Stolen UC Berkeley Laptop Exposes Personal Data on 100,000

March 29, 2005
Thief was able to walk into campus office and walk out with personal info on thousands

SAN FRANCISCO (AP) - A thief recently walked into a University of California, Berkeley office and swiped a computer laptop containing personal information about nearly 100,000 alumni, graduate students and past applicants, highlighting a continued lack of security that has increased society's vulnerability to identity theft.

University officials waited until Monday to announce the March 11 crime, hoping that police would be able to catch the thief and reclaim the computer. When that didn't happen, the school publicized the theft to comply with a state law requiring consumers be notified whenever their Social Security numbers or other sensitive information have been breached.

The law is meant to alert people that their personal information could be used by scam artists to obtain loans or conduct other business under an assumed identity.

UC Berkeley plans to advise the 98,369 people affected by the laptop theft to check their credit reports, although there has been no indication any of he personal information has been used illegally, university spokeswoman Maria Felde said.

"The campus really regrets this happened and is taking steps to strengthen security in the future," Felde said. The university has set up a hotline, 1-800-372-5110, and a Web site, http://newscenter.berkeley.edu/security/grad/ to answer questions about the laptop theft.

The UC Berkeley incident follows several other high profile instances in which businesses and schools have lost control of personal information that they kept in computer databases.

Recent breaches have occurred at: ChoicePoint Inc., a consumer data firm duped into distributing personal information about 145,000 people; Lexis-Nexis, a data storehouse where computer hackers obtained access to the personal information of 32,000 people; and Chico State University, where a computer hacking job exposed 59,000 people to potential identity theft.

Universities have accounted for 28 percent of the 50 security breaches of personal information recorded by California since 2003, said Joanne McNabb, the chief of the state's Office of Privacy Protection. That's more than any other group, including financial institutions, which have accounted for 26 percent of the breaches affecting Californians.

This is the second time in six months that UC Berkeley has been involved in a theft of personal information. Last September, a computer hacker gained access to UC Berkeley research being done for the state Department of Social Services. The files contained personal information of about 600,000 people. That security breach hasn't been linked to any cases of identity theft, Felde said.

The risks of identity theft have risen in recent years as technological advances make it easier for businesses, schools and other organizations to create vast databases containing Social Security numbers, credit card account numbers and other personal information.

All that valuable data has turned the computer storehouses into inviting targets for thieves who frequently don't have to work too hard to pull off their crimes.

Computer hackers create some of the mischief by circumventing high-tech firewalls, but 58 percent of the breaches recorded by California officials have occurred after a computer or other device containing personal information is lost or stolen, McNabb said.

The security risks of these incidents could be minimized if the caretakers of the personal information encrypted the sensitive information - a process that makes it virtually impossible to read the data without a special code.

The laptop stolen from UC Berkeley was supposed to be encrypted this month, Felde said.
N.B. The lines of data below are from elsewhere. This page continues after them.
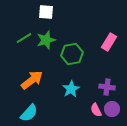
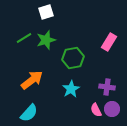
white square: rotated 21 degrees counterclockwise
green hexagon: moved 1 px right, 4 px down
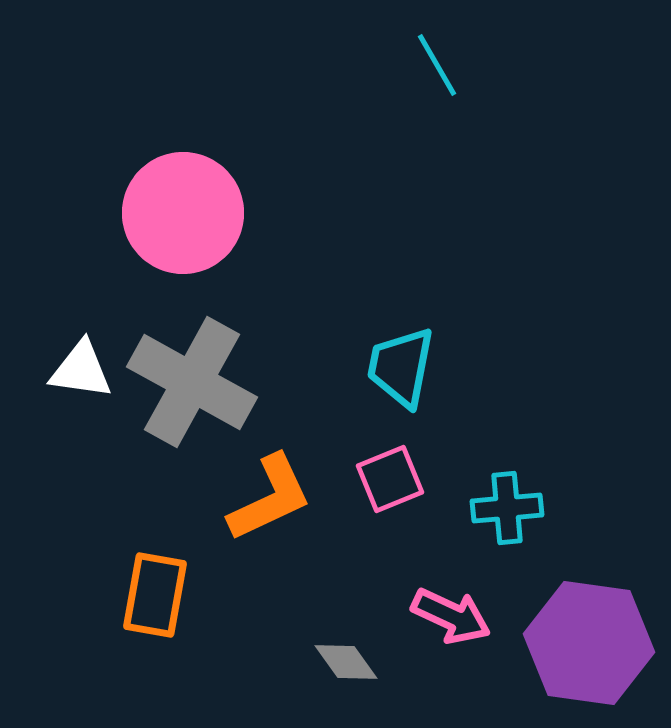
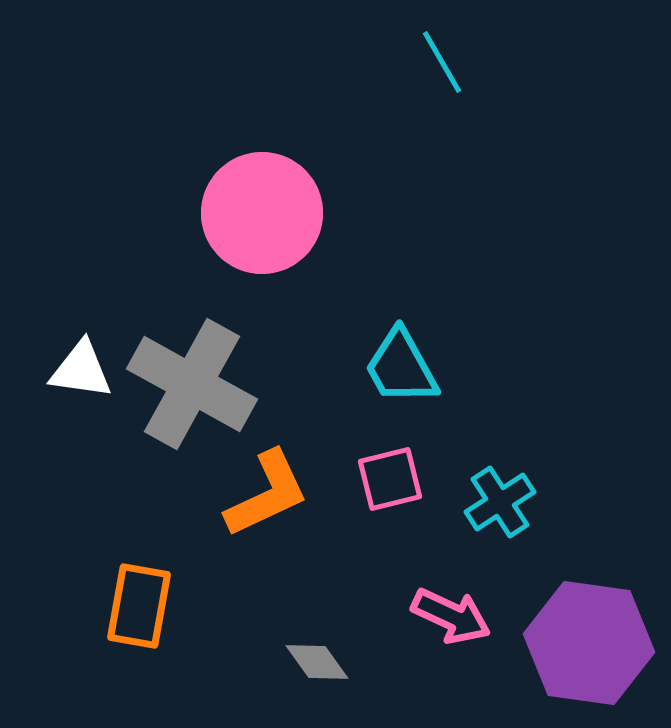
cyan line: moved 5 px right, 3 px up
pink circle: moved 79 px right
cyan trapezoid: rotated 40 degrees counterclockwise
gray cross: moved 2 px down
pink square: rotated 8 degrees clockwise
orange L-shape: moved 3 px left, 4 px up
cyan cross: moved 7 px left, 6 px up; rotated 28 degrees counterclockwise
orange rectangle: moved 16 px left, 11 px down
gray diamond: moved 29 px left
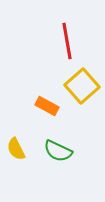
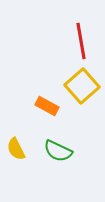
red line: moved 14 px right
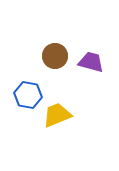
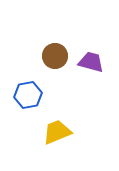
blue hexagon: rotated 20 degrees counterclockwise
yellow trapezoid: moved 17 px down
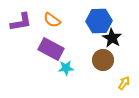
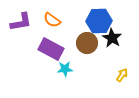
brown circle: moved 16 px left, 17 px up
cyan star: moved 1 px left, 1 px down
yellow arrow: moved 2 px left, 8 px up
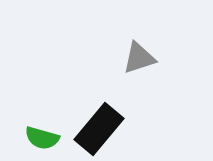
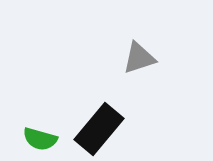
green semicircle: moved 2 px left, 1 px down
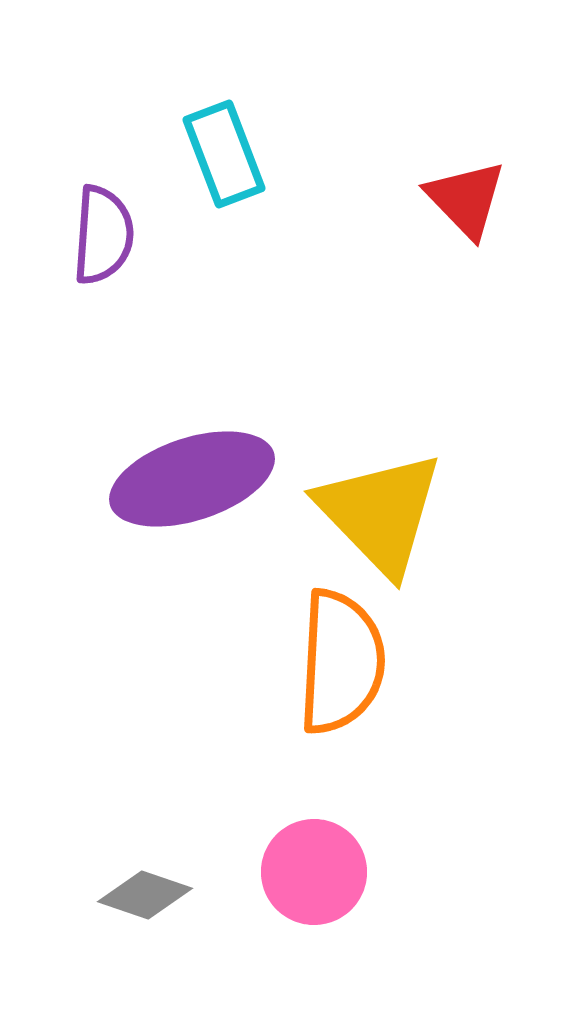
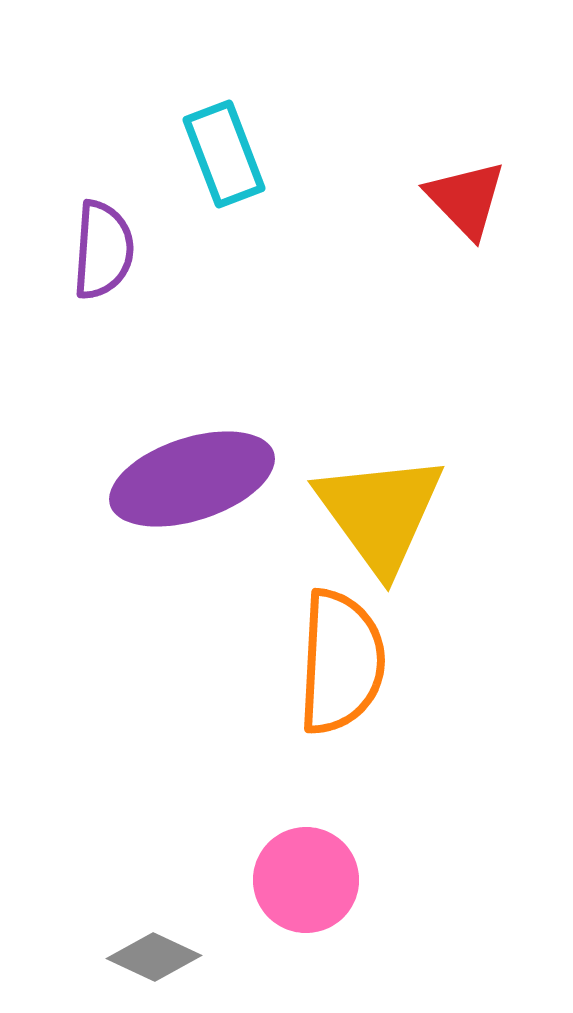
purple semicircle: moved 15 px down
yellow triangle: rotated 8 degrees clockwise
pink circle: moved 8 px left, 8 px down
gray diamond: moved 9 px right, 62 px down; rotated 6 degrees clockwise
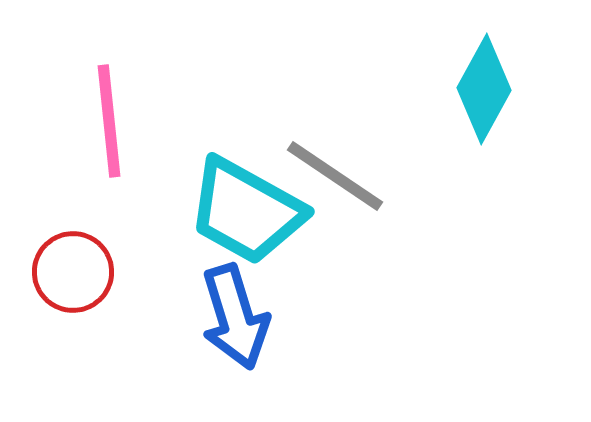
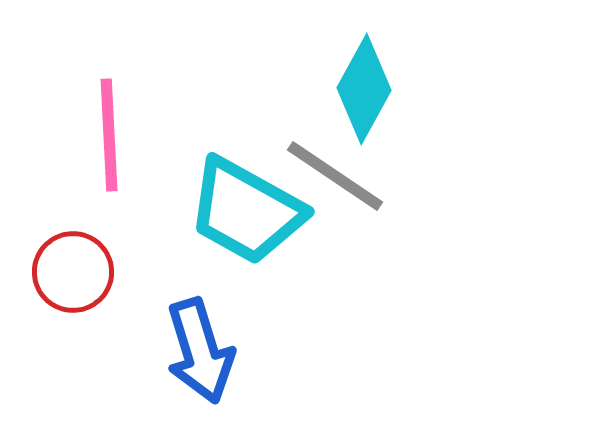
cyan diamond: moved 120 px left
pink line: moved 14 px down; rotated 3 degrees clockwise
blue arrow: moved 35 px left, 34 px down
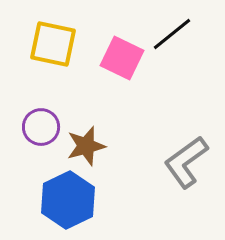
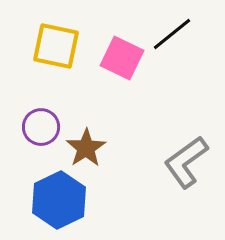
yellow square: moved 3 px right, 2 px down
brown star: moved 2 px down; rotated 18 degrees counterclockwise
blue hexagon: moved 9 px left
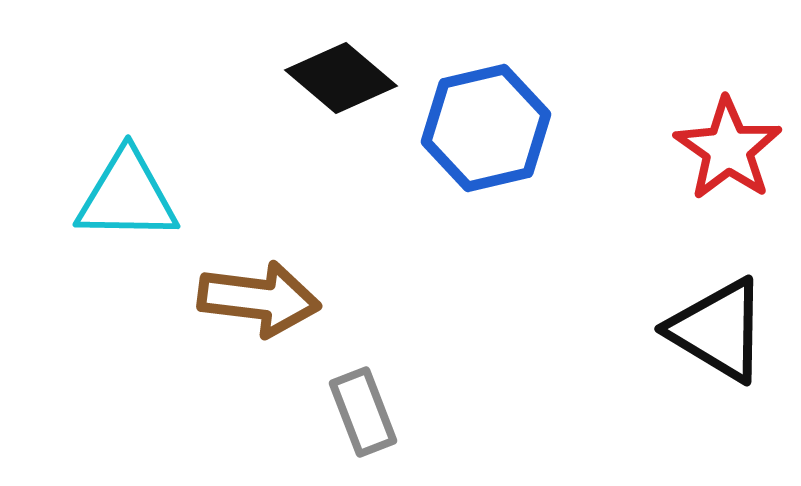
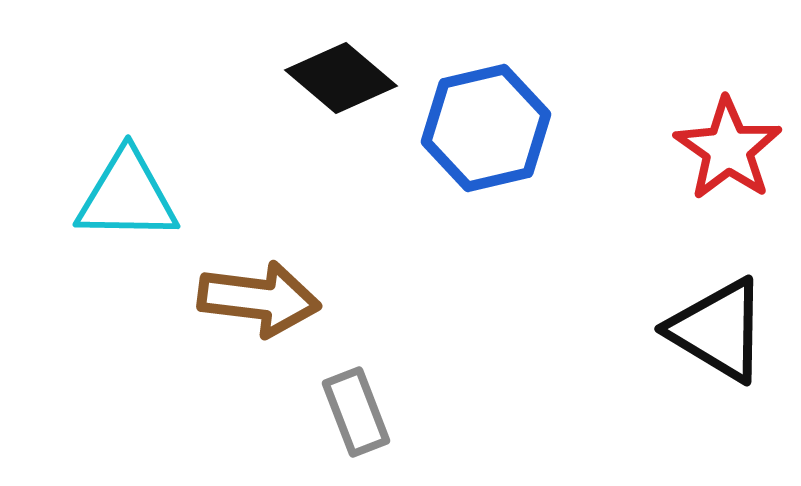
gray rectangle: moved 7 px left
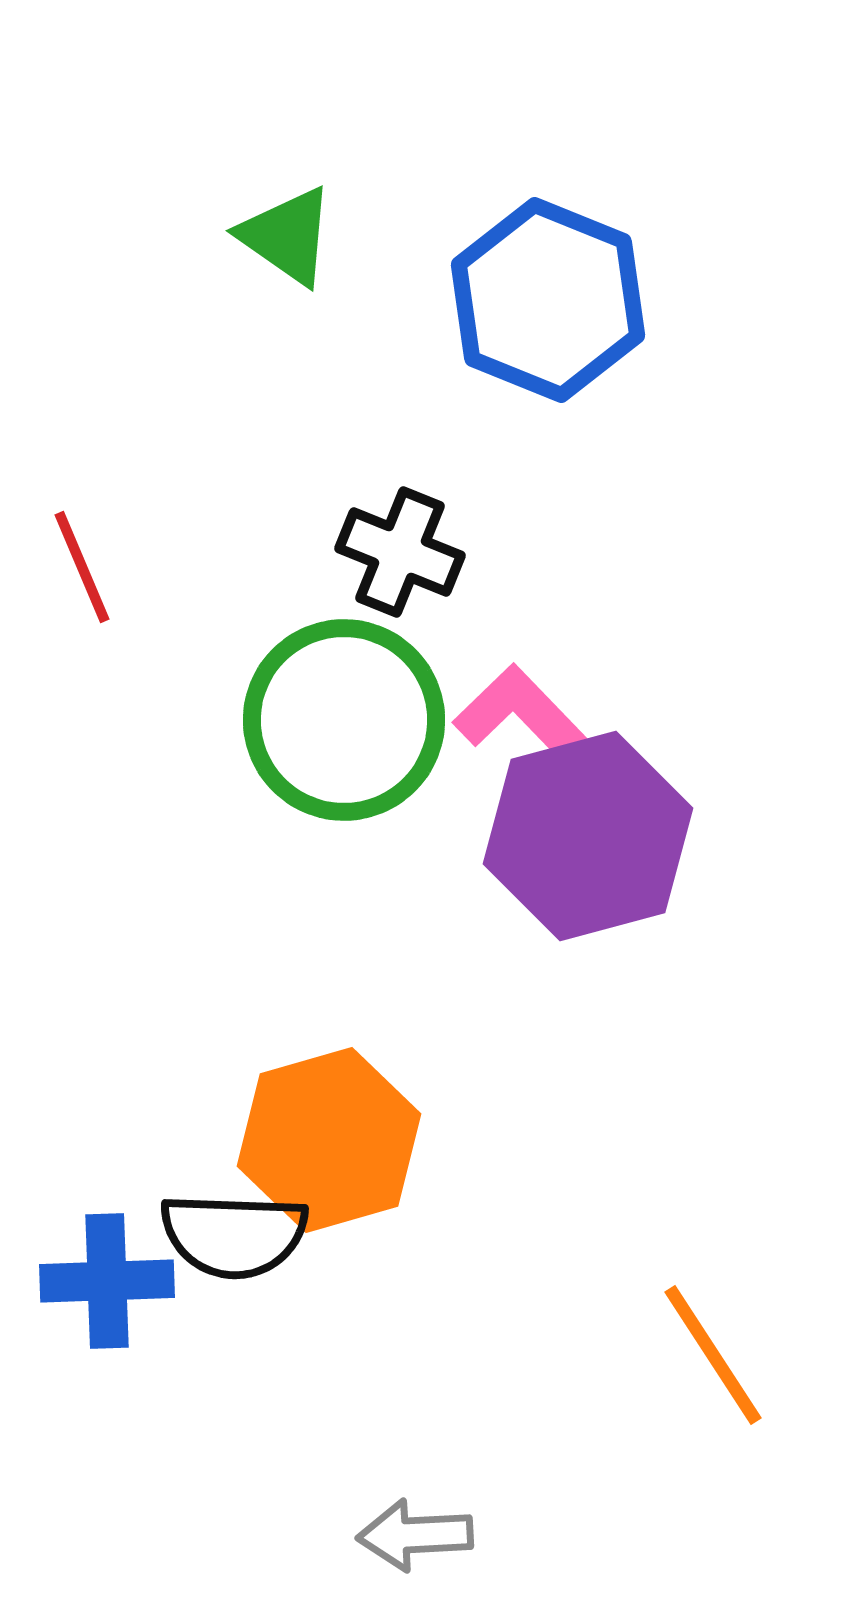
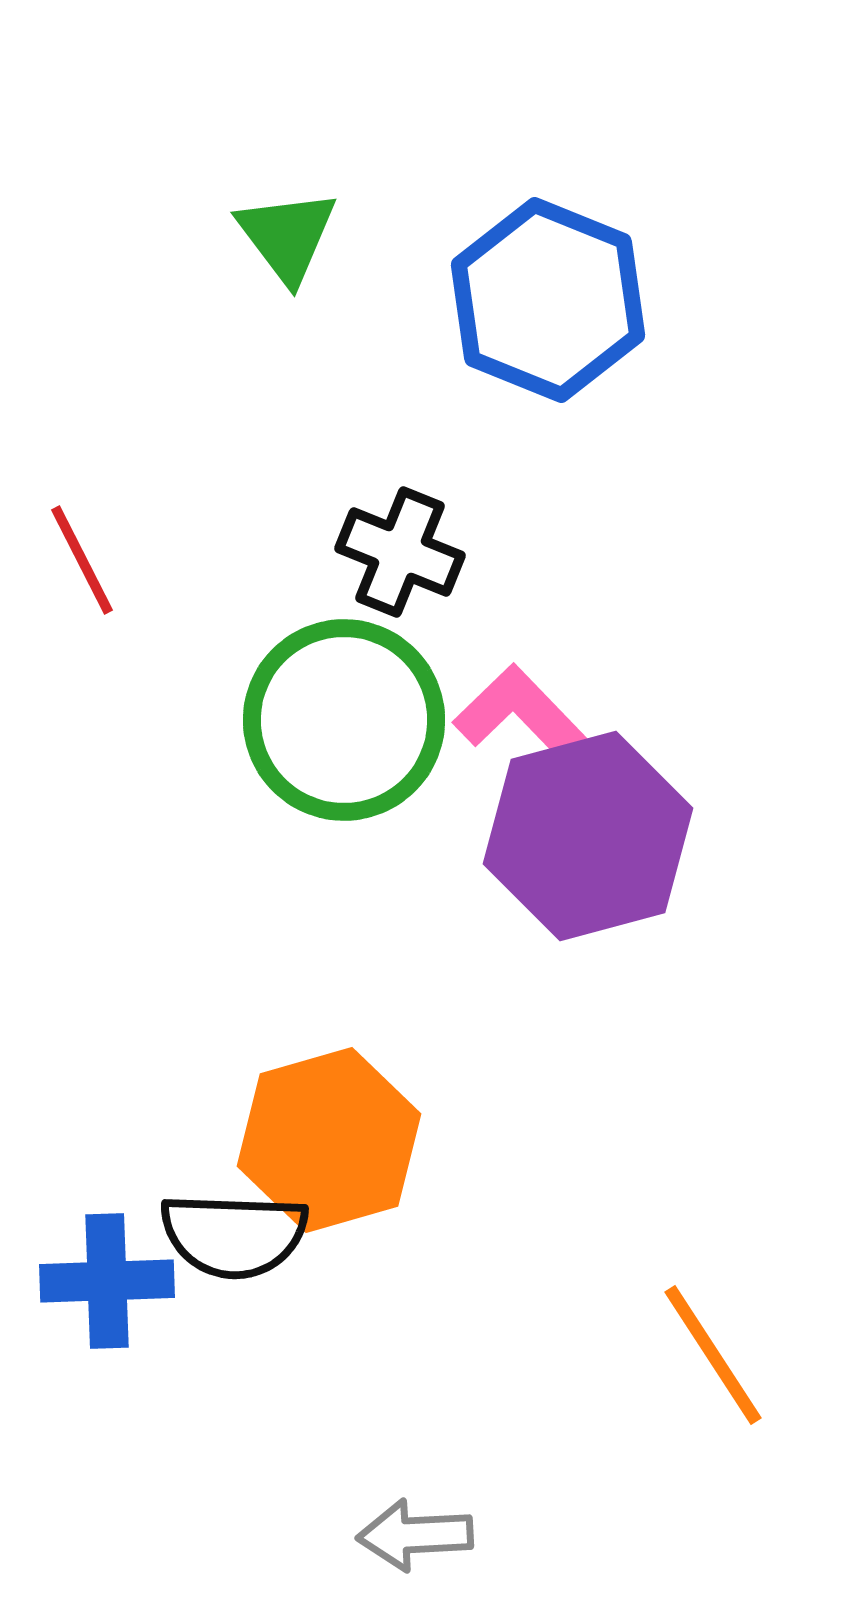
green triangle: rotated 18 degrees clockwise
red line: moved 7 px up; rotated 4 degrees counterclockwise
The computer, which required a password to operate, was left unattended for a few minutes in a restricted area of a campus office before someone walked in and stole it, Felde said. A campus employee witnessed the theft and reported it to university police.

Authorities suspect the thief was more interested in swiping a computer than people's identities. Felde said there been no evidence so far to indicate the stolen information has been used for identify theft.

The stolen laptop contained the Social Security numbers of UC Berkeley students who received their doctorates from 1976 through 1999, graduate students enrolled at the university between fall 1989 and fall 2003 and graduate school applicants between fall 2001 and spring 2004. Some graduate students in other years also were affected.

The stolen computer files also included the birth dates and addresses of about one-third of the affected people.